This post is part of the On the Margin blog.
In 2012, a Luxembourg-based investment firm known at the time as Joh A. Benckiser acquired Peet’s Coffee & Tea for an acquisition multiple of about 20 times earnings before interest, taxes, depreciation and amortization.
Since then, the firm, now known as JAB Holding Co., has made a long series of acquisitions, generally of companies in the coffee and breakfast space.
JAB Holding has acquired Caribou Coffee, Intelligentsia Coffee & Tea, Einstein Noah Bagel Co., Stumptown Coffee Roasters, Krispy Kreme Doughnuts Inc., Bruegger’s Bagels, Panera Bread Co., and, just for the heck of it, Au Bon Pain. Oh, and amid this spree, it acquired the single-serve coffee company Keurig Green Mountain.

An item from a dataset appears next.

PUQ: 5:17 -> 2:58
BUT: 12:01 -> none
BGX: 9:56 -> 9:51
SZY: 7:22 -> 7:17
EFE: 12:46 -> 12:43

JAB Holding paid remarkably high prices for these companies. In addition to the Peet’s multiple, it paid north of 18 times EBITDA for both Krispy Kreme and Panera Bread. As a result, the firm's presence has driven up prices for limited-service restaurant companies. If you want to acquire a limited-service chain with a good track record, expect to pay a multiple of at least 18. It’s rumored that the investment firm is now interested in Dunkin’ Brands Group Inc., which would fetch exactly that type of multiple.
JAB Holding is able to pay these prices because it has a long-term time horizon. The firm makes investments for the old-money European Reimann family, which is looking for income that can last decades, not years. The firm has its roots in a chemical company founded in Germany in the early 19th century. For more about the family, read this Financial Times story about the Reimanns and their bold business moves.

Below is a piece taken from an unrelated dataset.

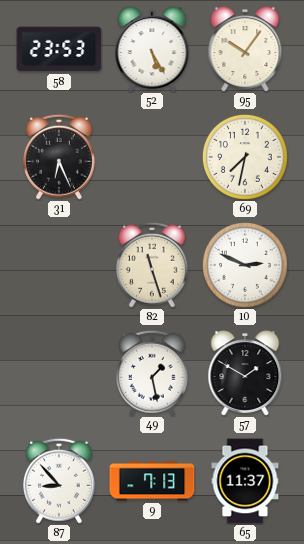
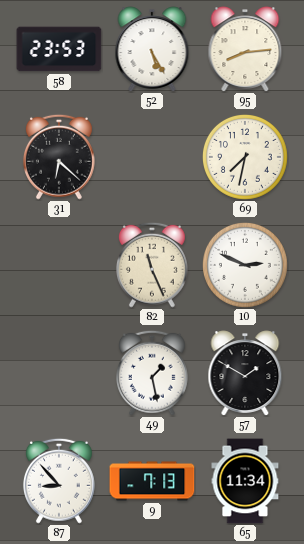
95: 10:06 -> 8:14
31: 6:26 -> 6:22
82: 11:27 -> 11:26
65: 11:37 -> 11:34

Michael Phalen, managing director with retail investment banking at Wells Fargo, said at the Restaurant Finance & Development Conference this week that he asked JAB Holding representatives why they would pay a 20 multiple for Peet’s after that deal. “You could have had it for 15,” Phalen said.
“They kind of chastised me,” he said. “You think in terms of multiples; we think in terms of dollars returned to the family over 20 years.”
Rather than buy something the company can flip in a few years, like most private-equity firms, JAB Holding wants to buy businesses that will provide the family with an income for a long time. When companies have a long-term time horizon and seemingly unlimited resources, multiples don’t matter.
The impact has been to drive up the prices on many of these deals. JAB Holding’s high prices, along with the large amount that Burger King owner Restaurant Brands International Inc. paid for Popeyes Louisiana Kitchen earlier this year, have helped drive up prices for large, limited-service chains.
“If people want to buy and consolidate large limited-service restaurant companies, the price is going to be somewhere between 18 and 22 times EBITDA,” Phalen said. “That’s clearly not for the faint of heart.”
Jonathan Maze, Nation’s Restaurant News senior financial editor, does not directly own stock or interest in a restaurant company.